The claim dating from 19 August, 2010, was made in a Jamaican court by First Financial Caribbean Trust Company Ltd and was signed by a Judith Wilchcombe. It accused Mr. Howell and Mr. Mitchell, another First Financial director, of transferring some of the funds managed by the trust company to themselves and other businesses Mr. Howell owned.  



Ms Wilchcombe was an employee of First Financial Caribbean Trust Company Ltd and later became a director of that company. 

She stated in a court deposition that she had requested and demanded of Mr. Howell information about, and a return of, the trust fund monies “in the face of angry clients demanding their money back”, court records show.  

Mr. Howell alleged in court documents that Ms Wilchcombe usurped the management structure of First Financial, and that she was fully aware of the transfer of various trust fund monies to other accounts or other business ventures. Ms Wilchcombe denied that she was aware of the transactions, according to court records.  

“(Mr. Howell) says that the transactions involved investments, which were to the benefit of the trust until the improper usurpation of the claimant’s (referring to First Financial Caribbean Trust Company) management structure by Miss Wilchcombe,” a Jamaican judge wrote in a 15 October, 2010, judgment regarding an asset freezing order in the case. “It is…a matter of hot dispute whether Messrs.
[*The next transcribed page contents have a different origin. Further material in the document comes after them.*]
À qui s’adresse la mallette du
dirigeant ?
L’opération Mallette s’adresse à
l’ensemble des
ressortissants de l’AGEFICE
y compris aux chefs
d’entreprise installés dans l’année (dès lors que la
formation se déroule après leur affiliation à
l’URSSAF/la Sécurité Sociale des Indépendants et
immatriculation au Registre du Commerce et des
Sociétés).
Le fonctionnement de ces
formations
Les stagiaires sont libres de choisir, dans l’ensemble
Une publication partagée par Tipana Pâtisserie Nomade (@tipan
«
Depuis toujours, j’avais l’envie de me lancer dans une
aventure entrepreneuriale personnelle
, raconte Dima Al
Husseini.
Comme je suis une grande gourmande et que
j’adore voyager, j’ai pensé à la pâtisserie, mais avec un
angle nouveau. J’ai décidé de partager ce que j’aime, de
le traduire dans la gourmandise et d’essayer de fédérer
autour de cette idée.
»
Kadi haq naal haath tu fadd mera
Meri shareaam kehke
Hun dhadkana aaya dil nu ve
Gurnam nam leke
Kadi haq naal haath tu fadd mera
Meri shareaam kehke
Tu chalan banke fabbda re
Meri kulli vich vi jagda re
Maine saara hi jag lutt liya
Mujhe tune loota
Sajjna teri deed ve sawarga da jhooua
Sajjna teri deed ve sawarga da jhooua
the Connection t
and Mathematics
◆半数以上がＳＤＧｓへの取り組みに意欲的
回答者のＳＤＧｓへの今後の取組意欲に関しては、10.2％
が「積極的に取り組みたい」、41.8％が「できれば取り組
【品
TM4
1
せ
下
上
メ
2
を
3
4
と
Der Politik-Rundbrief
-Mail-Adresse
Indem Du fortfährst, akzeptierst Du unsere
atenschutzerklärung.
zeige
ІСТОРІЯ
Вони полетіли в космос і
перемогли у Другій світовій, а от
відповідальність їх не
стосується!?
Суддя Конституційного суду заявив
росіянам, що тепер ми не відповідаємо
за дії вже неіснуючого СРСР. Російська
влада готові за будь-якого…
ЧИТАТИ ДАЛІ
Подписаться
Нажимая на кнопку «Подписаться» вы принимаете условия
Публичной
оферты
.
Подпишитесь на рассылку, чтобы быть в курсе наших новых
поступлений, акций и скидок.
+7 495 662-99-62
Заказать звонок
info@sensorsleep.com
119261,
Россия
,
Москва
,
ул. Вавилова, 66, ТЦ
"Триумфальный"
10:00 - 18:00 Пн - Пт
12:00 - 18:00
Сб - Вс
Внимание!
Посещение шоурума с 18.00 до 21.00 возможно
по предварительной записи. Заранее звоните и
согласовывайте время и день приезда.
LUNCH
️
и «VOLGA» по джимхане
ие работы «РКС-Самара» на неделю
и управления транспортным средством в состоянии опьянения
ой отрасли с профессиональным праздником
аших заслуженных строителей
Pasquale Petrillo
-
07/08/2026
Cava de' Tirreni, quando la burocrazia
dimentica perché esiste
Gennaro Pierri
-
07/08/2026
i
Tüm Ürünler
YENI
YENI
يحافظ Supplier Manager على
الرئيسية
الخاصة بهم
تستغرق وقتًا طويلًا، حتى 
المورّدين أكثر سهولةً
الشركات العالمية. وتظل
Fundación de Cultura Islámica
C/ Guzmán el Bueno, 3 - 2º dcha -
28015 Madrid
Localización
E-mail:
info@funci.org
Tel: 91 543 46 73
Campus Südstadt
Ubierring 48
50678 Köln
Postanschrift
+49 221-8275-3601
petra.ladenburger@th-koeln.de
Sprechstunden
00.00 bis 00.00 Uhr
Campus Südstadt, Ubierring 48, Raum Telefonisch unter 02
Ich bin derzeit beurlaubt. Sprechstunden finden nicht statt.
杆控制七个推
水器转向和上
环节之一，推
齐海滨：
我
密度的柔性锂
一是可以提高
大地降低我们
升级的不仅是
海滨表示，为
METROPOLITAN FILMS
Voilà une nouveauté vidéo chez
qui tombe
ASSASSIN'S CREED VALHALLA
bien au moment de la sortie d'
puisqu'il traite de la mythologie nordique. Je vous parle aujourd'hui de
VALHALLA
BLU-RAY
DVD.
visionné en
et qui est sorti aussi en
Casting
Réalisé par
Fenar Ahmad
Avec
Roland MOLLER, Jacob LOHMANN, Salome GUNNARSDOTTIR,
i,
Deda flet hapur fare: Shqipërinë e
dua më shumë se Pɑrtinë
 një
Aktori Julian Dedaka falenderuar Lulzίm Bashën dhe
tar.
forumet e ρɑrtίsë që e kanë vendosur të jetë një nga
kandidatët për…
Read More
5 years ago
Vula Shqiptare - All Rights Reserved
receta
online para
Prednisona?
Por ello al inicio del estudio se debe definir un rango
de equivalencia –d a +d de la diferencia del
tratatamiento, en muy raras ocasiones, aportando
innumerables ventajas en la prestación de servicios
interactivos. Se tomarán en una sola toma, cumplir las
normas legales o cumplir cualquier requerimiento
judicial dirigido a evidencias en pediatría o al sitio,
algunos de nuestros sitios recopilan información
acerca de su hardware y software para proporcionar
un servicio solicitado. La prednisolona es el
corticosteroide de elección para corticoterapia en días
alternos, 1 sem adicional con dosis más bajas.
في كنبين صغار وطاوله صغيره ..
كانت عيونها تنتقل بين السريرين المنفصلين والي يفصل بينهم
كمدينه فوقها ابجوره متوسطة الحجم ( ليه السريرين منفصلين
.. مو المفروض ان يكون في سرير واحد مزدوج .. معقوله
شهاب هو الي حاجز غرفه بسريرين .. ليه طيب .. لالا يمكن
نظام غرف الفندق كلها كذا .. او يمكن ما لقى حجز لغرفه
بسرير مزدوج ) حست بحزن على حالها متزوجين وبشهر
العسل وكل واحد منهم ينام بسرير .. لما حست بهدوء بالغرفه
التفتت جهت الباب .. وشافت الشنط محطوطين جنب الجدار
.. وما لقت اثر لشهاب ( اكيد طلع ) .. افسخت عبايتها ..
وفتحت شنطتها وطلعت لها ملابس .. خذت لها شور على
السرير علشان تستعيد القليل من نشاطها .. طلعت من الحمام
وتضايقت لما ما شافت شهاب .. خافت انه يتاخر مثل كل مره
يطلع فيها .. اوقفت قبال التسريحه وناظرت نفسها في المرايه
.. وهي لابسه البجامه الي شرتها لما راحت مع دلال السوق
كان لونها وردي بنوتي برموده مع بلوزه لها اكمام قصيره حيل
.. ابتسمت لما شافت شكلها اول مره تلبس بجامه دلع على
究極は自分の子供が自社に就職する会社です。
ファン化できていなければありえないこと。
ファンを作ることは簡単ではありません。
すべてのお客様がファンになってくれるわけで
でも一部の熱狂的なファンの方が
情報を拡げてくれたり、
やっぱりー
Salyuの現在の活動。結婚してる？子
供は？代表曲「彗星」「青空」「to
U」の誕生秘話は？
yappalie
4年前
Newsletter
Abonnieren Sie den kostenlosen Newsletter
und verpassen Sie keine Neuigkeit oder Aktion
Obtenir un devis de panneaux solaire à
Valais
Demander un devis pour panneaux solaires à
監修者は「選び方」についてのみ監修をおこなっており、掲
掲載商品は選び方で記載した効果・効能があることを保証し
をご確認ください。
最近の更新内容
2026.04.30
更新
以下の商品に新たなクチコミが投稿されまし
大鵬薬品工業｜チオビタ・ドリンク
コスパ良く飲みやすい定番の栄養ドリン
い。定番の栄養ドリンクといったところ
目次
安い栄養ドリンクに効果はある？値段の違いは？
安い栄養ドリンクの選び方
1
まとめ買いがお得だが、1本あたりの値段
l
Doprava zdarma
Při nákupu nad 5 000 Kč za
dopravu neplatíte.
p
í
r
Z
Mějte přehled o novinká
Howell and Mitchell have been removed as directors (of First Financial Caribbean Trust Company Ltd) and whether the shareholding has since been adjusted, but that is for another forum to decide,” the judge wrote.  

It has been reported in other media that Mr. Howell has filed a claim in the Turks and Caicos Islands seeking to correct the register of First Financial Caribbean Trust Company Ltd. First Financial was formed in the Turks and Caicos Islands in 2001.